Think about a child recovering from her first asthma attack, or his playing princess in his sister’s clothes. When I post about my child’s vulnerable moment, however scary or silly or memorable, it’s no longer just our moment. It becomes part of the Facebook machine. No longer do I have complete control over who sees it, who uses it and for what purpose, who judges it and how.
That time my newborn was readmitted to the hospital because of severe weight loss? A part of me wanted to post about it, get the support I desperately wanted, save some time by updating everyone at once. But it didn’t seem right; it was now his tiny life, his privacy that I had to consider. That picture I took of my son when he broke out in hives? Had I posted it, he undoubtedly would have gotten some well wishes, but when he gets older he might not appreciate others having had access to that moment in his life. That picture I took the other night of him and his sister in the bath? Adorbs. Was I going to post it? Absolutely not.

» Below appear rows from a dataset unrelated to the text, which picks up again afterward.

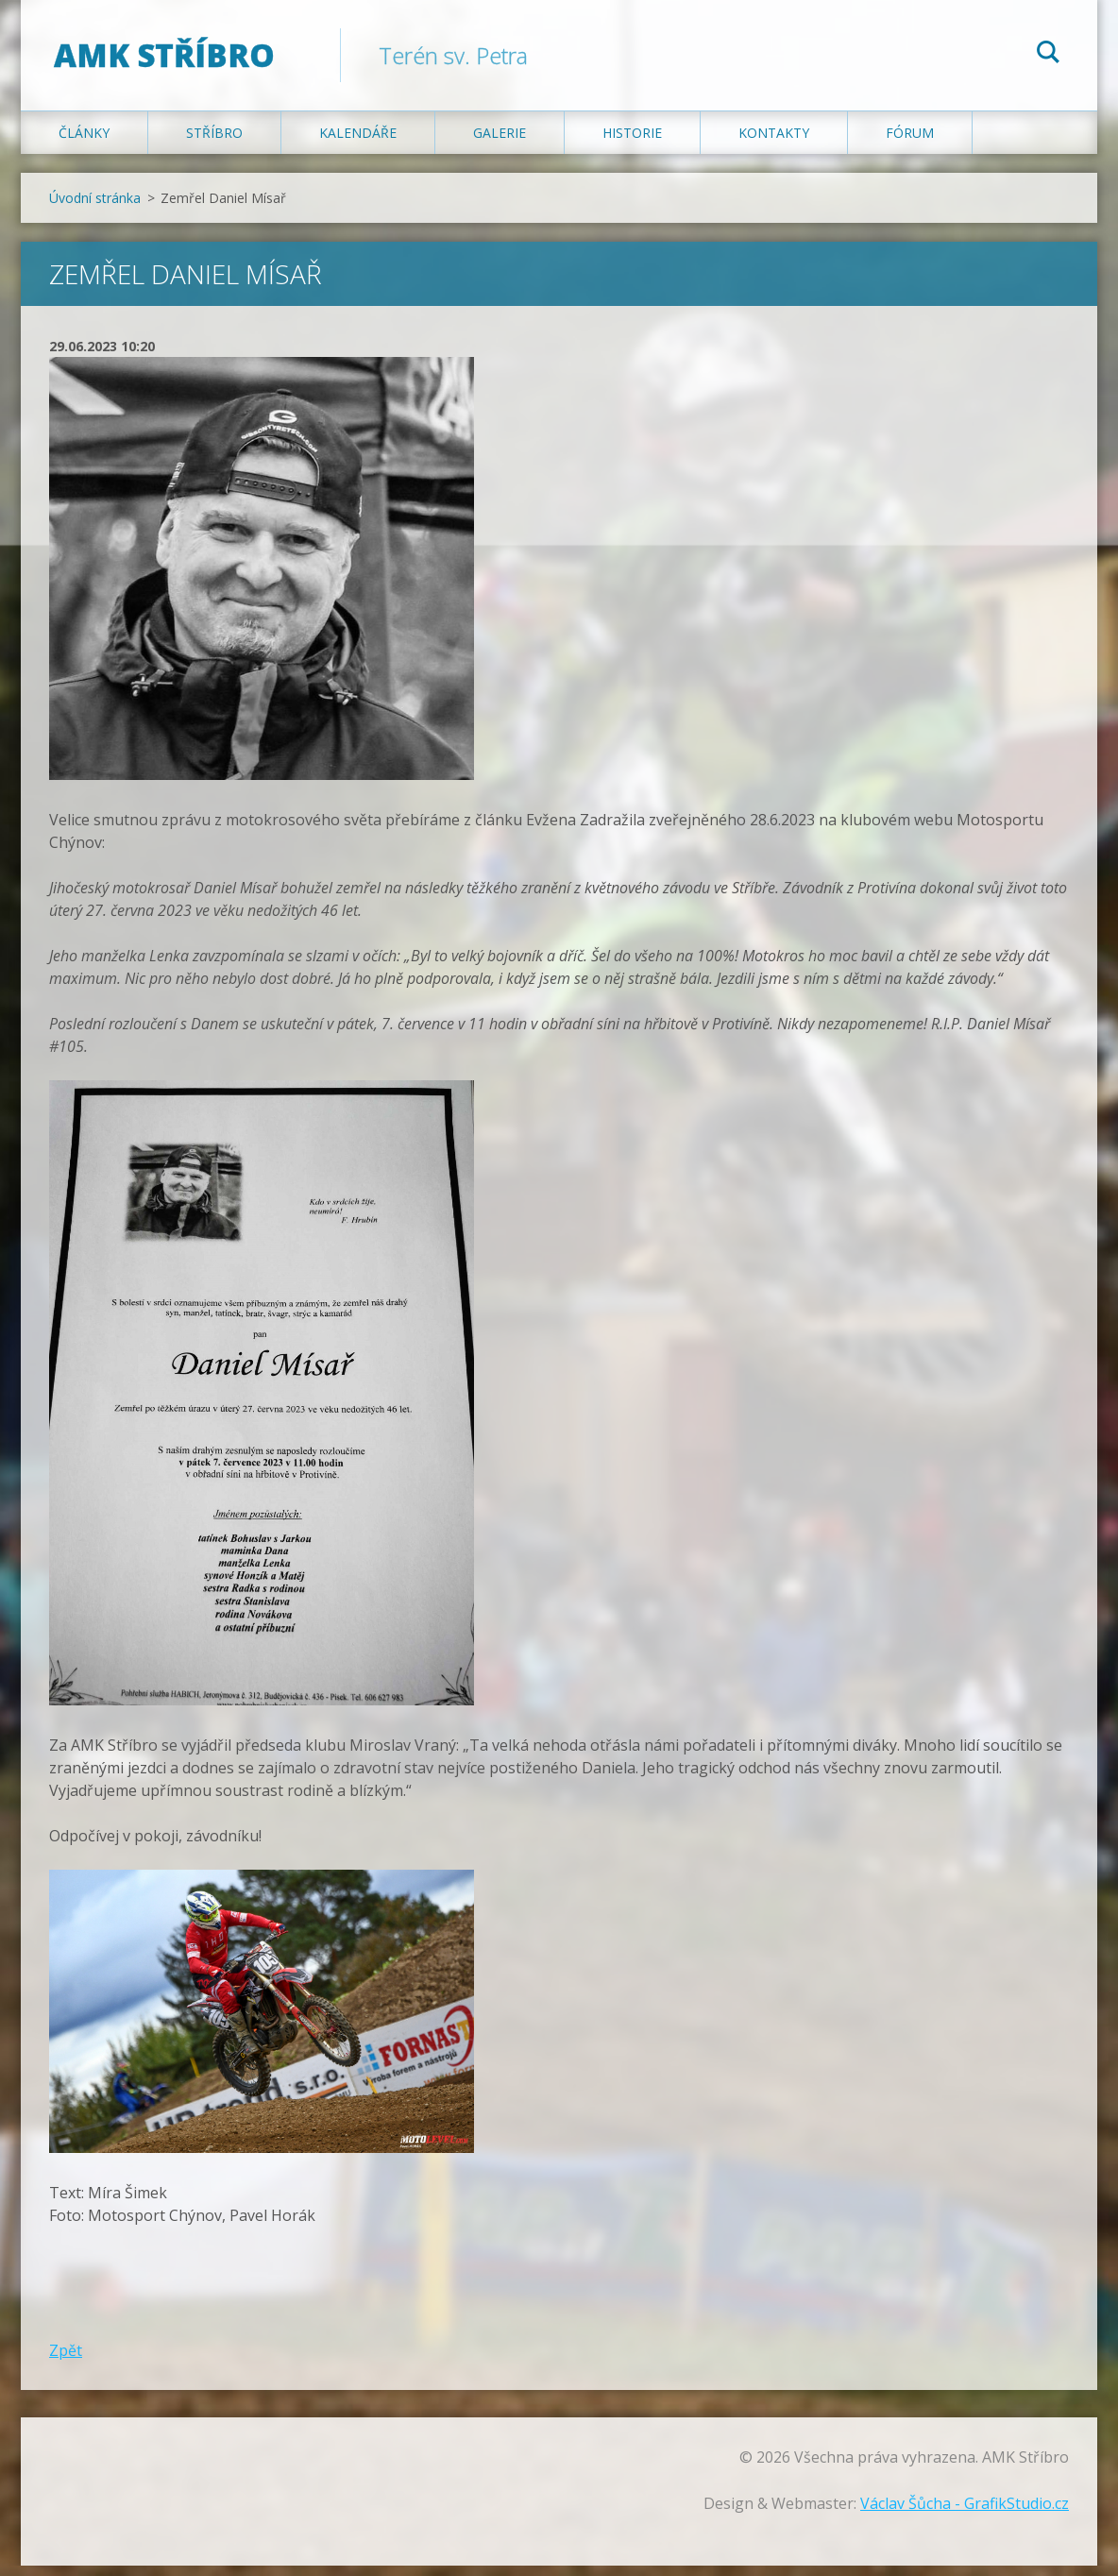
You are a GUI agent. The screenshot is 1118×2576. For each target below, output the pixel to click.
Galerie (499, 143)
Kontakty (773, 143)
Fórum (910, 143)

How would my child feel if she meets a stranger who knows most everything about her?
To be sure, I understand the need to reach out and share, to keep long-distance friends and family updated on our kids’ lives. Most of my family and close friends live across the country, a few across the world. I would love to brighten their day with a photo of my daughter’s tongue hanging out or my son playing tea. And I do acknowledge that Facebook is responsible for creating support networks that would otherwise not exist.
Sometimes it feels like a constant balance between wanting to foster community and simply oversharing. Before I post something, I look at things this way: will she appreciate this moment etched in digital memory forever? Might this embarrass him someday? Is there another way to reach out and build support? Despite its recent troubles, I don’t see Facebook going away anytime soon. But if not Facebook, some other social media platform will be there waiting, asking us to give our children’s dignity away in the name of sharing.
Our kids are growing up online. And we’re forcing them.
These days I want to simplify. I remember sharing pictures online in private photo albums. I remember calling friends and family to update them on a child’s injury, diagnosis, or a first date, and holiday cards being special because they contained pictures not previously posted. I look around and realize I’ve been too eager to casually share precious material, that I’ve traded intentional communication for tell-all sharing which, many times, results in less-than-mindful support in the form of quick comments and sad faces, all regarding information that’s not really mine to share in the first place.